The Economics of TSMC’s Giga-Fabs
If you want to watch the video, it is below
In 2018, TSMC broke ground on Fab 18 near Tainan City in the south of Taiwan. Fab 18 is a monster. It sits on 103 acres and has a total floor space of 950,000 square meters (10.2 million square feet).
That is about 3 times the size of AT&T Stadium in Texas - home of the Dallas Cowboys. (Thanks for the correction that the stadium isn’t actually in Dallas).
In total, across all of its phases, Fab 18 will cost TSMC nearly $20 billion to build and operate. More than the cost of the USS Gerald R. Ford, the US Navy's most advanced aircraft carrier.
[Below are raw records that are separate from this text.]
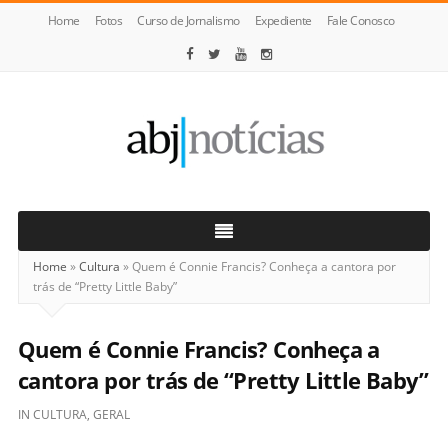
Home
Fotos
Curso de Jornalismo
Expediente
Fale Conosco
ABJ
Notícias
Home
»
Cultura
»
Quem é Connie Francis? Conheça a cantora por
trás de “Pretty Little Baby”
Quem é Connie Francis? Conheça a
cantora por trás de “Pretty Little Baby”
IN
CULTURA
,
GERAL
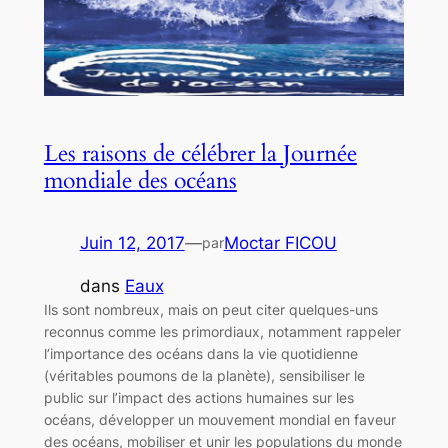
Les raisons de célébrer la Journée
mondiale des océans
Juin 12, 2017
—
Moctar FICOU
par
dans
Eaux
Ils sont nombreux, mais on peut citer quelques-uns
reconnus comme les primordiaux, notamment rappeler
l’importance des océans dans la vie quotidienne
(véritables poumons de la planète), sensibiliser le
public sur l’impact des actions humaines sur les
océans, développer un mouvement mondial en faveur
des océans, mobiliser et unir les populations du monde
In this video, we are going to look at why TSMC's fabs are getting bigger and more expensive than ever before. And why that makes a lot of economic sense for the Taiwanese chip maker.
The Many Fabs
There are a lot of ways to classify a fab. Generally, the place to start would be to look at their sheer numerical output, denominated in the number of wafers.
TSMC’s bread and butter are logic fabs, which make microprocessors and the like. The company has three volume classifications:
Mini-fabs, with 10,000 to 30,000 wafer starts a month;
Currently, TSMC is building a $12 billion 5 nanometer fab in Arizona. Fab 21 as it is called sits on a 1,100 acre (445 hectare) plot. In Phase 1, the company is targeting 20,000 wafers by the first quarter of 2024. This would make it a mini-fab.
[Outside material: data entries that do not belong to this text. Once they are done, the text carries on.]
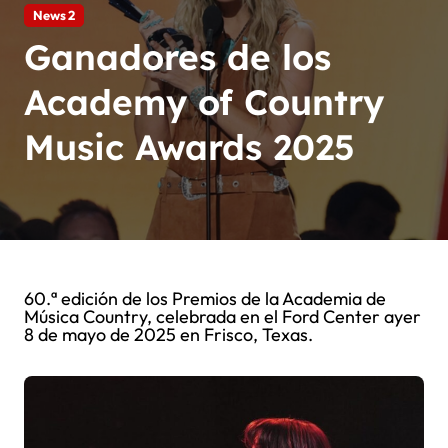
News 2
Ganadores de los
Academy of Country
Music Awards 2025
60.ª edición de los Premios de la Academia de
Música Country, celebrada en el Ford Center ayer
8 de mayo de 2025 en Frisco, Texas.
Mega-fabs, which do between 30,000 to 100,000 wafer starts a month;
And the Giga-fab, with capacity for over 100,000 wafer starts a month. This is a TSMC marketing term that they apparently trademark.
But the wafer start number by itself is kind of useless. You got to have some context. Different fabs have different levels of profitable production.
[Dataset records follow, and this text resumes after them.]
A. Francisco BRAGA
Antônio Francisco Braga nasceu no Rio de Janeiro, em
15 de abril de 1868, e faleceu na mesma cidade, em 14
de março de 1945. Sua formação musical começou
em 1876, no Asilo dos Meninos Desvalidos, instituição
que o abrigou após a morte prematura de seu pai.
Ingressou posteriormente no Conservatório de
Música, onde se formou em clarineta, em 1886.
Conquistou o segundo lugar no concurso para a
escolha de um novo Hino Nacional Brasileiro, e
Modern day logic fabs for instance generally target 80,000 wafers a month.
Then, there are memory fabs, like the types owned by Samsung, Yangtze Memory and SK Hynix. These produce memory modules like DRAM and NAND.
A memory fab needs to do a whole lot more, typically exceeding 120,000 wafers. This and the fact that memory is a more generalized product is why the memory industry sees such brutal business cycles of overproduction.
You also have your more niche outputs. These fabs are going to be a lot smaller.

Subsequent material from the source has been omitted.